Его изобретательный ум подсказал ему вскоре новый путь к спасению. Он пошел лесом дальше, пока не набрел на какую-то деревню, где купил по дешевке лошадь, на которой в скором времени доехал до ближайшего города. Там он принялся расспрашивать, где найти хорошего доктора, и ему посоветовали одного старика, рекомендовав его как весьма опытного лекаря. За несколько золотых после некоторых уговоров тот все же согласился выдать Мустафе особые лекарства: одно из них погружало человека в мертвецкий сон, другое — моментально, как рукой снимало этот сон. Заполучив желанное снадобье, Мустафа купил себе длинную накладную бороду, черную мантию и множество разных банок-склянок, так что теперь мог вполне сойти за странствующего лекаря. Снарядившись, он погрузился со всем своим добром на осла и отправился назад в замок Тиули-Коса. Он был уверен: на сей раз его никто не узнает, потому что искусственная борода так изменила его внешность, что он и сам себя с трудом узнавал. Прибыв в замок, он представился как доктор Хакаманкабудибаба и велел доложить о себе. Все вышло так, как он и предполагал: звучное имя произвело ошеломляющее впечатление на старого дурака, и он тут же пригласил гостя к столу.
Хакаманкабудибаба предстал перед Тиули, и не прошло и часа, как старик, воодушевленный беседой, решил, что мудрый доктор непременно должен проверить состояние здоровья всех наложниц. Мустафа с трудом мог скрыть свою радость оттого, что наконец увидит дорогую сестру, и с замиранием сердца последовал за Тиули в сераль. И вот они вошли в красиво убранную комнату, в которой, однако, никого не было.
— Хамбаба, или как там тебя зовут, короче говоря, любезный доктор, — сказал Тиули, — видишь вон то отверстие в стене? Мои наложницы будут просовывать по очереди в него руку, чтобы ты по пульсу мог определить, кто из них здоров, а кто нет.

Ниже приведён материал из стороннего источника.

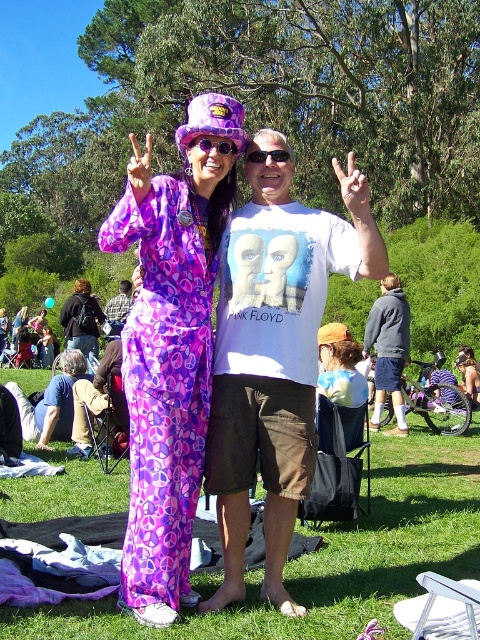 Question: Which point is farther to the camera?

Choices:
 (A) click(x=253, y=253)
 (B) click(x=319, y=605)

Answer: (A)

Question: Which object is the farthest from the purple floral dress at center?

Choices:
 (A) black plastic sunglasses at center
 (B) light brown leather jacket at lower left
 (C) green grass at center
 (D) white cotton t-shirt at center

Answer: (B)

Question: Is purple fabric blanket at lower center positioned in front of black plastic sunglasses at center?

Choices:
 (A) yes
 (B) no

Answer: (A)

Question: Estimate the real-world distances between objects in this image. Which object is farther from the white cotton t-shirt at center?

Choices:
 (A) dark gray hoodie at center
 (B) matte purple jumpsuit at center

Answer: (B)

Question: Is purple fabric blanket at lower center positioned behind purple fabric goggles at center?

Choices:
 (A) yes
 (B) no

Answer: (B)

Question: Can you confirm if white cotton t-shirt at center is positioned below purple floral dress at center?

Choices:
 (A) no
 (B) yes

Answer: (A) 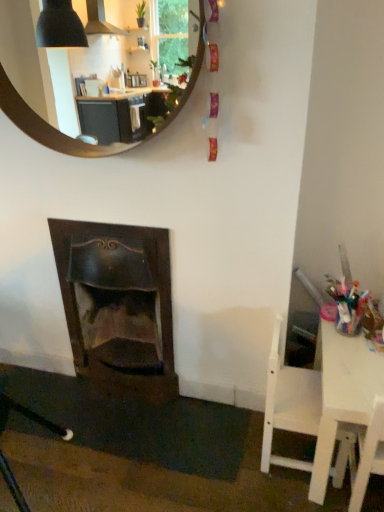 Measure the distance between point (270, 386) and camera.

A distance of 1.44 meters exists between point (270, 386) and camera.

At what (x,y) coordinates should I click in order to perform the action: click on white wood chair at lower right. Please return your answer as a coordinate pair (x, y). This screenshot has height=512, width=384. Looking at the image, I should click on (289, 404).

Where is `dark wood fireplace at lower left`? This screenshot has width=384, height=512. dark wood fireplace at lower left is located at coordinates (118, 304).

Where is `wooden round mirror at upper center`? wooden round mirror at upper center is located at coordinates (50, 127).

From a real-world perspective, between white plastic table at right and wooden round mirror at upper center, who is vertically lower?

white plastic table at right.

Considering the positions of objects white plastic table at right and wooden round mirror at upper center in the image provided, who is more to the left, white plastic table at right or wooden round mirror at upper center?

Positioned to the left is wooden round mirror at upper center.

You are a GUI agent. You are given a task and a screenshot of the screen. Output one action in this format:
    pyautogui.click(x=<x>, y=<y>)
    Task: Click on the mirror on the left side of white plastic table at right
    
    Given the screenshot: What is the action you would take?
    pyautogui.click(x=50, y=127)

Would you say white plastic table at right is outside wooden round mirror at upper center?

white plastic table at right lies outside wooden round mirror at upper center's area.

Based on their positions, is dark wood fireplace at lower left located to the left or right of white wood chair at lower right?

Clearly, dark wood fireplace at lower left is on the left of white wood chair at lower right in the image.

Locate an element on the screen. This screenshot has width=384, height=512. chair below the dark wood fireplace at lower left (from a real-world perspective) is located at coordinates (289, 404).

Is point (169, 359) positioned behind point (317, 423)?

Yes, it is.

Measure the distance from dark wood fireplace at lower left to white wood chair at lower right.

They are 25.55 inches apart.

Is dark wood fireplace at lower left at the back of wooden round mirror at upper center?

wooden round mirror at upper center is not turned away from dark wood fireplace at lower left.

From a real-world perspective, does wooden round mirror at upper center stand above dark wood fireplace at lower left?

Yes.

From the image's perspective, who appears lower, wooden round mirror at upper center or dark wood fireplace at lower left?

dark wood fireplace at lower left.

Locate an element on the screen. mirror that is in front of the dark wood fireplace at lower left is located at coordinates (50, 127).

Considering the relative sizes of wooden round mirror at upper center and white plastic table at right in the image provided, is wooden round mirror at upper center smaller than white plastic table at right?

Yes.

Is wooden round mirror at upper center far from white plastic table at right?

Absolutely, wooden round mirror at upper center is distant from white plastic table at right.

Considering the positions of objects wooden round mirror at upper center and white plastic table at right in the image provided, who is more to the right, wooden round mirror at upper center or white plastic table at right?

Positioned to the right is white plastic table at right.

Is wooden round mirror at upper center thinner than white plastic table at right?

Yes.

Is dark wood fireplace at lower left a part of white wood chair at lower right?

No, dark wood fireplace at lower left is not a part of white wood chair at lower right.

Is white wood chair at lower right positioned with its back to dark wood fireplace at lower left?

Yes, white wood chair at lower right is facing away from dark wood fireplace at lower left.

Are white wood chair at lower right and dark wood fireplace at lower left making contact?

No, white wood chair at lower right is not touching dark wood fireplace at lower left.

Is white wood chair at lower right at the right side of dark wood fireplace at lower left?

Yes, white wood chair at lower right is to the right of dark wood fireplace at lower left.

From the picture: Which object is wider, white plastic table at right or dark wood fireplace at lower left?

With larger width is white plastic table at right.

Which object is further away from the camera, white plastic table at right or dark wood fireplace at lower left?

dark wood fireplace at lower left is further from the camera.

Can we say white plastic table at right lies outside dark wood fireplace at lower left?

Absolutely, white plastic table at right is external to dark wood fireplace at lower left.

Is dark wood fireplace at lower left far away from white plastic table at right?

That's not correct — dark wood fireplace at lower left is a little close to white plastic table at right.

Is dark wood fireplace at lower left closer to the viewer compared to white plastic table at right?

No.

At what (x,y) coordinates should I click in order to perform the action: click on fireplace on the left of white plastic table at right. Please return your answer as a coordinate pair (x, y). This screenshot has width=384, height=512. Looking at the image, I should click on (118, 304).

Would you say dark wood fireplace at lower left is outside white plastic table at right?

Indeed, dark wood fireplace at lower left is completely outside white plastic table at right.

At what (x,y) coordinates should I click in order to perform the action: click on mirror in front of the white plastic table at right. Please return your answer as a coordinate pair (x, y). Looking at the image, I should click on (50, 127).

In order to click on fireplace on the left of the white wood chair at lower right in this screenshot , I will do `click(118, 304)`.

In the scene shown: Which object lies nearer to the anchor point white plastic table at right, white wood chair at lower right or dark wood fireplace at lower left?

white wood chair at lower right lies closer to white plastic table at right than the other object.

Considering their positions, is wooden round mirror at upper center positioned closer to dark wood fireplace at lower left than white wood chair at lower right?

wooden round mirror at upper center.

When comparing their distances from wooden round mirror at upper center, does white plastic table at right or dark wood fireplace at lower left seem closer?

Based on the image, dark wood fireplace at lower left appears to be nearer to wooden round mirror at upper center.

Estimate the real-world distances between objects in this image. Which object is closer to white plastic table at right, wooden round mirror at upper center or dark wood fireplace at lower left?

dark wood fireplace at lower left.

Looking at this image, which object lies nearer to the anchor point dark wood fireplace at lower left, white plastic table at right or white wood chair at lower right?

The object closer to dark wood fireplace at lower left is white wood chair at lower right.

From the image, which object appears to be farther from white wood chair at lower right, white plastic table at right or wooden round mirror at upper center?

wooden round mirror at upper center.

Considering their positions, is dark wood fireplace at lower left positioned further to white wood chair at lower right than white plastic table at right?

dark wood fireplace at lower left is positioned further to the anchor white wood chair at lower right.

From the image, which object appears to be nearer to dark wood fireplace at lower left, white wood chair at lower right or wooden round mirror at upper center?

wooden round mirror at upper center is positioned closer to the anchor dark wood fireplace at lower left.

At what (x,y) coordinates should I click in order to perform the action: click on chair between wooden round mirror at upper center and white plastic table at right vertically. Please return your answer as a coordinate pair (x, y). The height and width of the screenshot is (512, 384). Looking at the image, I should click on (289, 404).

You are a GUI agent. You are given a task and a screenshot of the screen. Output one action in this format:
    pyautogui.click(x=<x>, y=<y>)
    Task: Click on the fireplace between wooden round mirror at upper center and white wood chair at lower right vertically
    This screenshot has height=512, width=384.
    Given the screenshot: What is the action you would take?
    pyautogui.click(x=118, y=304)

The image size is (384, 512). Find the location of `chair between dark wood fireplace at lower left and white plastic table at right from left to right`. chair between dark wood fireplace at lower left and white plastic table at right from left to right is located at coordinates click(289, 404).

Locate an element on the screen. fireplace between wooden round mirror at upper center and white plastic table at right is located at coordinates (118, 304).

Как ни пытался Мустафа внушить Тиули, что такого осмотра недостаточно, тот наотрез отказался показывать ему невольниц. Единственное, на что он согласился, это сообщить хотя бы самые общие сведения о том, как та или иная пленница чувствует себя в целом. Тиули вытащил из-за пояса длинный список и принялся громким голосом выкликать своих рабынь, называя каждую из них по имени, в ответ всякий раз в отверстии появлялась рука, и доктор щупал пульс. Мустафа проверил уже шестерых и всех шестерых признал совершенно здоровыми, когда Тиули дошел до седьмого номера и выкликнул: «Фатима!» В ту же минуту в отверстии показалась изящная белая ручка. Дрожа от радости, Мустафа ощупал и ее, после чего, напустив на себя важности, заявил, что тут, похоже, тяжелый случай. Тиули не на шутку встревожился и приказал мудрейшему Хакаманкабудибабе скорее приготовить для больной лекарство. Доктор вышел из комнаты, достал клочок бумаги и написал: «Фатима! Я спасу тебя, если ты решишься принять одно лекарство, от которого ты как будто умрешь, но это всего на два дня, потому что у меня есть противоядие, при помощи которого я снова верну тебя к жизни. Если ты согласна, то выпей сперва микстуру, которую тебе сейчас подадут, а потом скажи, что она не помогла, для меня это будет знак, что ты не боишься и можно действовать».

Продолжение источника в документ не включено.